Information: Begin

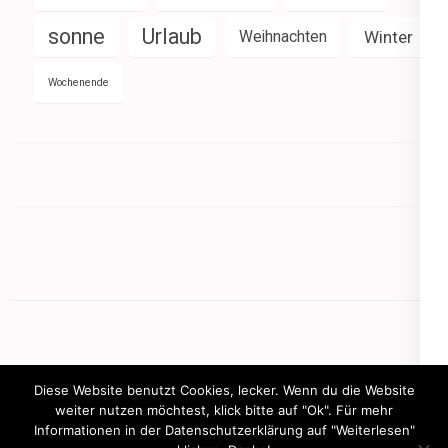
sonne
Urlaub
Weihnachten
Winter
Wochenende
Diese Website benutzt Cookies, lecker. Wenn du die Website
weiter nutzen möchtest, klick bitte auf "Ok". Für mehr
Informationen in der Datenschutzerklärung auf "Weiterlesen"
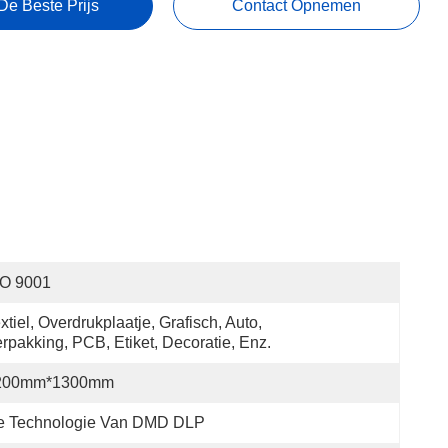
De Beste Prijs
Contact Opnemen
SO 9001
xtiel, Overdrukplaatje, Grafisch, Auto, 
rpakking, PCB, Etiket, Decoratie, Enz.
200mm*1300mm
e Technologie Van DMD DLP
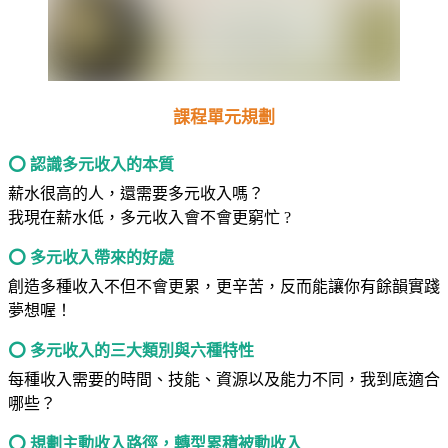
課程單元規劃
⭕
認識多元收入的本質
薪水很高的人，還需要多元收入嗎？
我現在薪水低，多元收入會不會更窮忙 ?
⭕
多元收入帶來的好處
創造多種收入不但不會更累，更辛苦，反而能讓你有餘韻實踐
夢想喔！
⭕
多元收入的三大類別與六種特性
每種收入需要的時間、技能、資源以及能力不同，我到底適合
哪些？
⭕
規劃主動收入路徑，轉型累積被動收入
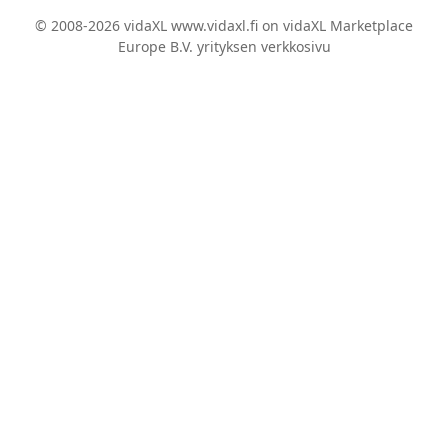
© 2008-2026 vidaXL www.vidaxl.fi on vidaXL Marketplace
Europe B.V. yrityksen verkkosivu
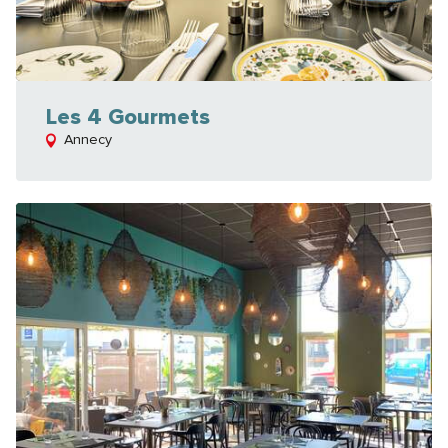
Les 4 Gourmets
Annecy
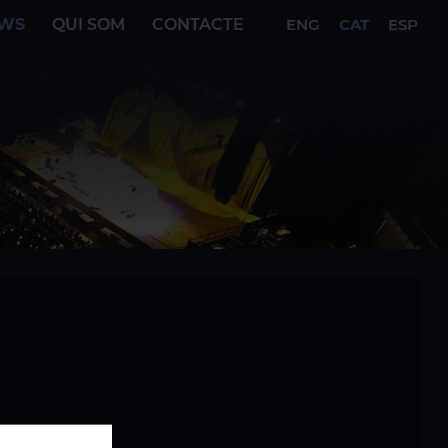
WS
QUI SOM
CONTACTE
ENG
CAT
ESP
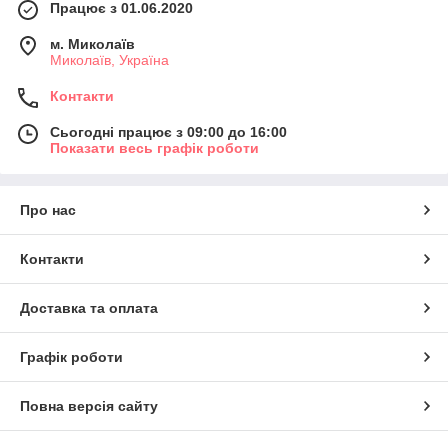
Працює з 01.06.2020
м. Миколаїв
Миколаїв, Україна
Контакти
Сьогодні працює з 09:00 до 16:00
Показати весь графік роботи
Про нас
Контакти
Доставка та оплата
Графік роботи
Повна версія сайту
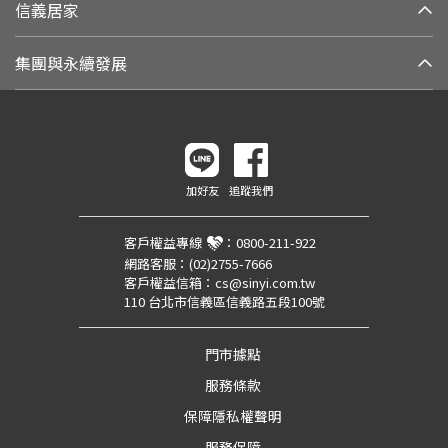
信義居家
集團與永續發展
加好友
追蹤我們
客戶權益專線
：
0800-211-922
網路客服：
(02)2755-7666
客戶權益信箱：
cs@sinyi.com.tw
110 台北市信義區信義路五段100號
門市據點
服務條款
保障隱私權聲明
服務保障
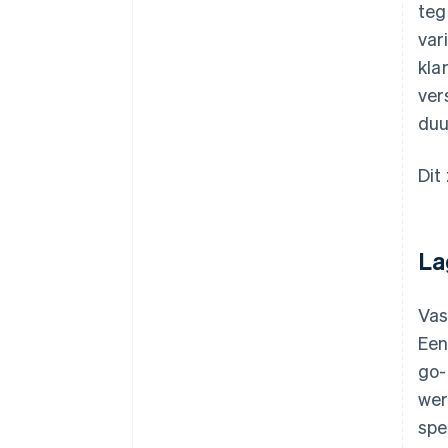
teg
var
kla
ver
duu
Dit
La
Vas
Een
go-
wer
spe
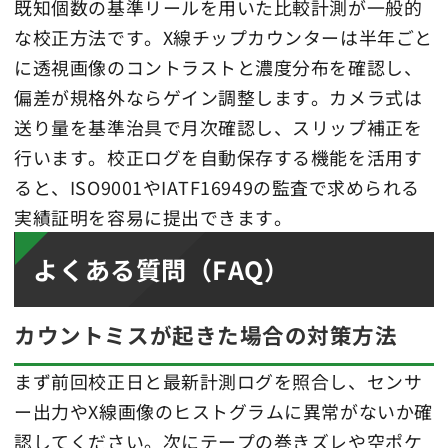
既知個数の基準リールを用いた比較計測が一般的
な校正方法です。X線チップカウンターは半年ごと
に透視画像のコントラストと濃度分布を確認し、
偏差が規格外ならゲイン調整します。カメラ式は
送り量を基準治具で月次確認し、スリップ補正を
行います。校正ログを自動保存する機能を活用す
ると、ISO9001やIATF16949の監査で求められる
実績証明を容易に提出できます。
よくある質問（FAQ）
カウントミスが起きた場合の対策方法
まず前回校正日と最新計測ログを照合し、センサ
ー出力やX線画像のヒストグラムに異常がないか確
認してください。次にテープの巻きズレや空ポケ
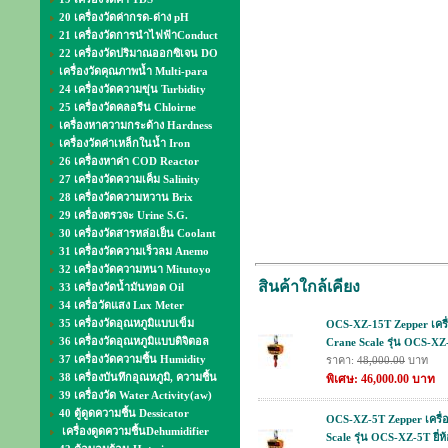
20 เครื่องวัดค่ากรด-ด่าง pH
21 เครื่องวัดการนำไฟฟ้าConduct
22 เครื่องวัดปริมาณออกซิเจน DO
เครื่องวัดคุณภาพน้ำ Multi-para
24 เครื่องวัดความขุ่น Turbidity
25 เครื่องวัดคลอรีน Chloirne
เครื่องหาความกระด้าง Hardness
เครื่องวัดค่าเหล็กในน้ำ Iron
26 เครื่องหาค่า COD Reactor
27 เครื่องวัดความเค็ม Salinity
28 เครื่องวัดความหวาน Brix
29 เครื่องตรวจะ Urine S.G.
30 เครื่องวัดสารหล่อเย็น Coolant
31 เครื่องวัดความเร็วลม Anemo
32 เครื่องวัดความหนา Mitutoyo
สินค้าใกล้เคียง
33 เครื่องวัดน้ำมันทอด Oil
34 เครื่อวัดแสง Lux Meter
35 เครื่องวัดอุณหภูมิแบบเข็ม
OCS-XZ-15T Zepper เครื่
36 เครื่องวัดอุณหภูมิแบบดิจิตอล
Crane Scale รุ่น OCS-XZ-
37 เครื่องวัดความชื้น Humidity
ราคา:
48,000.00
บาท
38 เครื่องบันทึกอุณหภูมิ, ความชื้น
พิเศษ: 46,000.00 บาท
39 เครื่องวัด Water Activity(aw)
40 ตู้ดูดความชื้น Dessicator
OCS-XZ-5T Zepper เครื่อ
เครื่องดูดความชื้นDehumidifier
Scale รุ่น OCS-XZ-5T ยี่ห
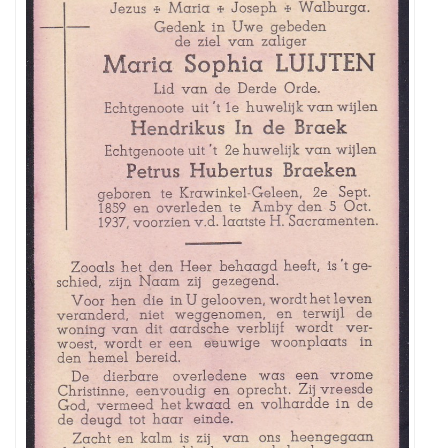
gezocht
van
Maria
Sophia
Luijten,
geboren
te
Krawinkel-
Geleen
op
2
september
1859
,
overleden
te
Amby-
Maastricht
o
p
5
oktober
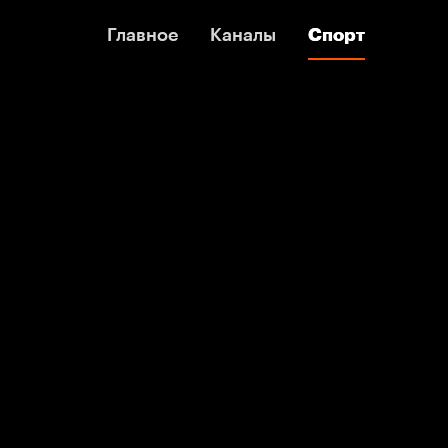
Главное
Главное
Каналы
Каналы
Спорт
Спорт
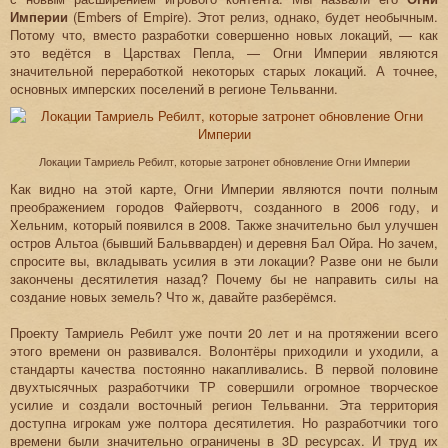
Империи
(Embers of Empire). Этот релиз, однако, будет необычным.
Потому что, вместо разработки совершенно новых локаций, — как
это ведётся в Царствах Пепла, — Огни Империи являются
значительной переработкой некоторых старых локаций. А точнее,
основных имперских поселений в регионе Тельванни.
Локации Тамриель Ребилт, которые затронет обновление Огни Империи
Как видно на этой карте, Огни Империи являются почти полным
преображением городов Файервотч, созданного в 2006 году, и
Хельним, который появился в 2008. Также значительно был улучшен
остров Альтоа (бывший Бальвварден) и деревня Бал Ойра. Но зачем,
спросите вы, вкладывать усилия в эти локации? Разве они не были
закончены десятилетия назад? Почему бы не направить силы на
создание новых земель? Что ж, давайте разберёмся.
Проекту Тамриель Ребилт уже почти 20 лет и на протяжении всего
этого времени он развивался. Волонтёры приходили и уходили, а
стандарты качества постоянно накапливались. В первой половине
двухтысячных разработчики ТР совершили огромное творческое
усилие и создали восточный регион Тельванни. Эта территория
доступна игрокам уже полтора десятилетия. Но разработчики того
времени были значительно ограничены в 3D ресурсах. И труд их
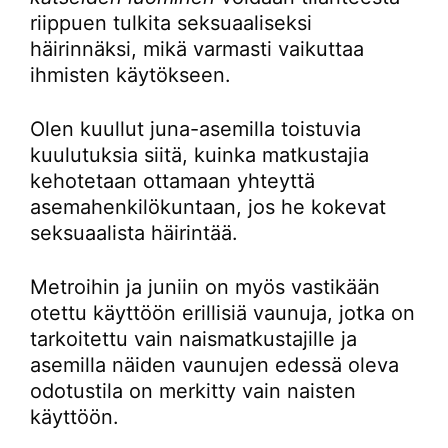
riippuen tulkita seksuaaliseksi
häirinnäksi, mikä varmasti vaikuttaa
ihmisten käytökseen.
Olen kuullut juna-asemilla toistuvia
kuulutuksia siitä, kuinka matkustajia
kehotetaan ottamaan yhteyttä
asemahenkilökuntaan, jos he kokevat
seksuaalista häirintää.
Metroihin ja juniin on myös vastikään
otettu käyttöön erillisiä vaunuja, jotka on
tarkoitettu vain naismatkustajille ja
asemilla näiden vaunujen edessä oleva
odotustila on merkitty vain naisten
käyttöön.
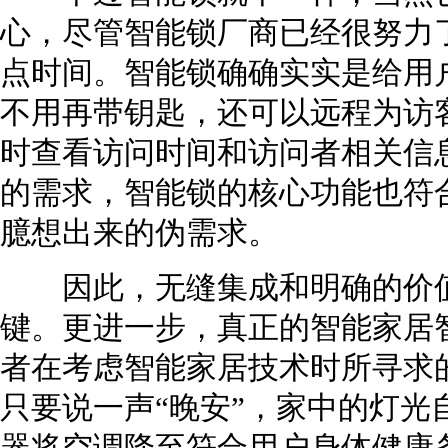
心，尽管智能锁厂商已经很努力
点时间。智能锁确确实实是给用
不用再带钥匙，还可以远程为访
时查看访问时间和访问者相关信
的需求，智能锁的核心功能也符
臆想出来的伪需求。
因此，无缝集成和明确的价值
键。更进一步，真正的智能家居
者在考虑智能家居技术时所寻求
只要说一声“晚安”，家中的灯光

Information: End

__Directions for this task__:
Restate each entry word for word, leaving out any pictures.

__Answer__:
sonne
Urlaub
Weihnachten
Winter
Wochenende
Diese Website benutzt Cookies, lecker. Wenn du die Website
weiter nutzen möchtest, klick bitte auf "Ok". Für mehr
Informationen in der Datenschutzerklärung auf "Weiterlesen"
De Beste Prijs
Contact Opnemen
SO 9001
xtiel, Overdrukplaatje, Grafisch, Auto, 
rpakking, PCB, Etiket, Decoratie, Enz.
200mm*1300mm
e Technologie Van DMD DLP
課程單元規劃
⭕
認識多元收入的本質
薪水很高的人，還需要多元收入嗎？
我現在薪水低，多元收入會不會更窮忙 ?
⭕
多元收入帶來的好處
創造多種收入不但不會更累，更辛苦，反而能讓你有餘韻實踐
夢想喔！
⭕
多元收入的三大類別與六種特性
每種收入需要的時間、技能、資源以及能力不同，我到底適合
哪些？
⭕
規劃主動收入路徑，轉型累積被動收入
© 2008-2026 vidaXL www.vidaxl.fi on vidaXL Marketplace
Europe B.V. yrityksen verkkosivu
Les 4 Gourmets
Annecy
WS
QUI SOM
CONTACTE
ENG
CAT
ESP
Працює з 01.06.2020
м. Миколаїв
Миколаїв, Україна
Контакти
Сьогодні працює з 09:00 до 16:00
Показати весь графік роботи
Про нас
Контакти
Доставка та оплата
Графік роботи
Повна версія сайту
信義居家
集團與永續發展
加好友
追蹤我們
客戶權益專線
：
0800-211-922
網路客服：
(02)2755-7666
客戶權益信箱：
cs@sinyi.com.tw
110 台北市信義區信義路五段100號
門市據點
服務條款
保障隱私權聲明
服務保障
teg
var
kla
ver
duu
Dit
La
Vas
Een
go-
wer
spe
既知個数の基準リールを用いた比較計測が一般的
な校正方法です。X線チップカウンターは半年ごと
に透視画像のコントラストと濃度分布を確認し、
偏差が規格外ならゲイン調整します。カメラ式は
送り量を基準治具で月次確認し、スリップ補正を
行います。校正ログを自動保存する機能を活用す
ると、ISO9001やIATF16949の監査で求められる
実績証明を容易に提出できます。
よくある質問（FAQ）
カウントミスが起きた場合の対策方法
まず前回校正日と最新計測ログを照合し、センサ
ー出力やX線画像のヒストグラムに異常がないか確
認してください。次にテープの巻きズレや空ポケ
20 เครื่องวัดค่ากรด-ด่าง pH
21 เครื่องวัดการนำไฟฟ้าConduct
22 เครื่องวัดปริมาณออกซิเจน DO
เครื่องวัดคุณภาพน้ำ Multi-para
24 เครื่องวัดความขุ่น Turbidity
25 เครื่องวัดคลอรีน Chloirne
เครื่องหาความกระด้าง Hardness
เครื่องวัดค่าเหล็กในน้ำ Iron
26 เครื่องหาค่า COD Reactor
27 เครื่องวัดความเค็ม Salinity
28 เครื่องวัดความหวาน Brix
29 เครื่องตรวจะ Urine S.G.
30 เครื่องวัดสารหล่อเย็น Coolant
31 เครื่องวัดความเร็วลม Anemo
32 เครื่องวัดความหนา Mitutoyo
สินค้าใกล้เคียง
33 เครื่องวัดน้ำมันทอด Oil
34 เครื่อวัดแสง Lux Meter
35 เครื่องวัดอุณหภูมิแบบเข็ม
OCS-XZ-15T Zepper เครื่
36 เครื่องวัดอุณหภูมิแบบดิจิตอล
Crane Scale รุ่น OCS-XZ-
37 เครื่องวัดความชื้น Humidity
ราคา:
48,000.00
บาท
38 เครื่องบันทึกอุณหภูมิ, ความชื้น
พิเศษ: 46,000.00 บาท
39 เครื่องวัด Water Activity(aw)
40 ตู้ดูดความชื้น Dessicator
OCS-XZ-5T Zepper เครื่อ
เครื่องดูดความชื้นDehumidifier
Scale รุ่น OCS-XZ-5T ยี่ห
gezocht
van
Maria
Sophia
Luijten,
geboren
te
Krawinkel-
Geleen
op
2
september
1859
,
overleden
te
Amby-
Maastricht
o
p
5
oktober
Главное
Главное
Каналы
Каналы
Спорт
Спорт
Империи
(Embers of Empire). Этот релиз, однако, будет необычным.
Потому что, вместо разработки совершенно новых локаций, — как
это ведётся в Царствах Пепла, — Огни Империи являются
значительной переработкой некоторых старых локаций. А точнее,
основных имперских поселений в регионе Тельванни.
Локации Тамриель Ребилт, которые затронет обновление Огни Империи
Как видно на этой карте, Огни Империи являются почти полным
преображением городов Файервотч, созданного в 2006 году, и
Хельним, который появился в 2008. Также значительно был улучшен
остров Альтоа (бывший Бальвварден) и деревня Бал Ойра. Но зачем,
спросите вы, вкладывать усилия в эти локации? Разве они не были
закончены десятилетия назад? Почему бы не направить силы на
создание новых земель? Что ж, давайте разберёмся.
Проекту Тамриель Ребилт уже почти 20 лет и на протяжении всего
этого времени он развивался. Волонтёры приходили и уходили, а
стандарты качества постоянно накапливались. В первой половине
двухтысячных разработчики ТР совершили огромное творческое
усилие и создали восточный регион Тельванни. Эта территория
доступна игрокам уже полтора десятилетия. Но разработчики того
времени были значительно ограничены в 3D ресурсах. И труд их
riippuen tulkita seksuaaliseksi
häirinnäksi, mikä varmasti vaikuttaa
ihmisten käytökseen.
Olen kuullut juna-asemilla toistuvia
kuulutuksia siitä, kuinka matkustajia
kehotetaan ottamaan yhteyttä
asemahenkilökuntaan, jos he kokevat
seksuaalista häirintää.
Metroihin ja juniin on myös vastikään
otettu käyttöön erillisiä vaunuja, jotka on
tarkoitettu vain naismatkustajille ja
asemilla näiden vaunujen edessä oleva
odotustila on merkitty vain naisten
käyttöön.
心，尽管智能锁厂商已经很努力
点时间。智能锁确确实实是给用
不用再带钥匙，还可以远程为访
时查看访问时间和访问者相关信
的需求，智能锁的核心功能也符
臆想出来的伪需求。
因此，无缝集成和明确的价值
键。更进一步，真正的智能家居
者在考虑智能家居技术时所寻求
只要说一声“晚安”，家中的灯光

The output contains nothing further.